* **Brief**:
Would you copy out each line of the records below that includes the word "AZERTY"?

Data items
# # # #
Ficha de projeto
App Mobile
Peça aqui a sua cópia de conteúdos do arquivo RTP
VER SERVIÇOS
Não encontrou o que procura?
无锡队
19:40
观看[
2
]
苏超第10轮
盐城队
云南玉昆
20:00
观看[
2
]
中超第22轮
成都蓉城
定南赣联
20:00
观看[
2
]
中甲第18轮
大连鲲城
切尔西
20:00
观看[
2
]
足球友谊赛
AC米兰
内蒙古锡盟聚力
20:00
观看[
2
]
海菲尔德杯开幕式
# # # #
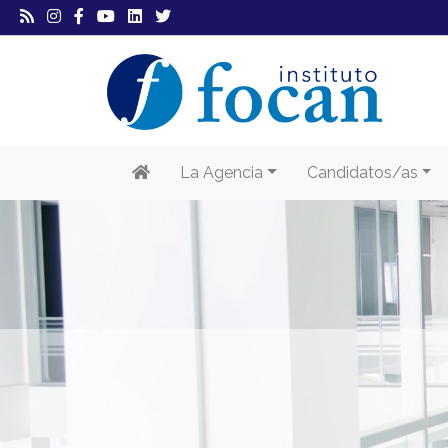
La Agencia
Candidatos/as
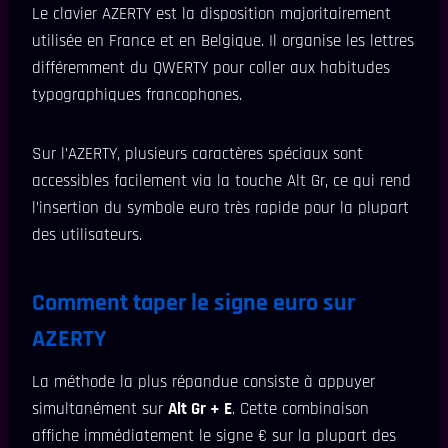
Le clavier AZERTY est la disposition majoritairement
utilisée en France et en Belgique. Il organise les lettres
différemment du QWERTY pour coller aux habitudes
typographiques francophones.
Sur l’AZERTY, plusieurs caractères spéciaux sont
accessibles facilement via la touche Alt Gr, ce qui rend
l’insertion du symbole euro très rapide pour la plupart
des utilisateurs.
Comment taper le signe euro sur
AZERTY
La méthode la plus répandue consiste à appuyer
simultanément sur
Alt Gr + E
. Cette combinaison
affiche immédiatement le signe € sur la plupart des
# # # #
* **Your solution**:
Le clavier AZERTY est la disposition majoritairement
Sur l’AZERTY, plusieurs caractères spéciaux sont
AZERTY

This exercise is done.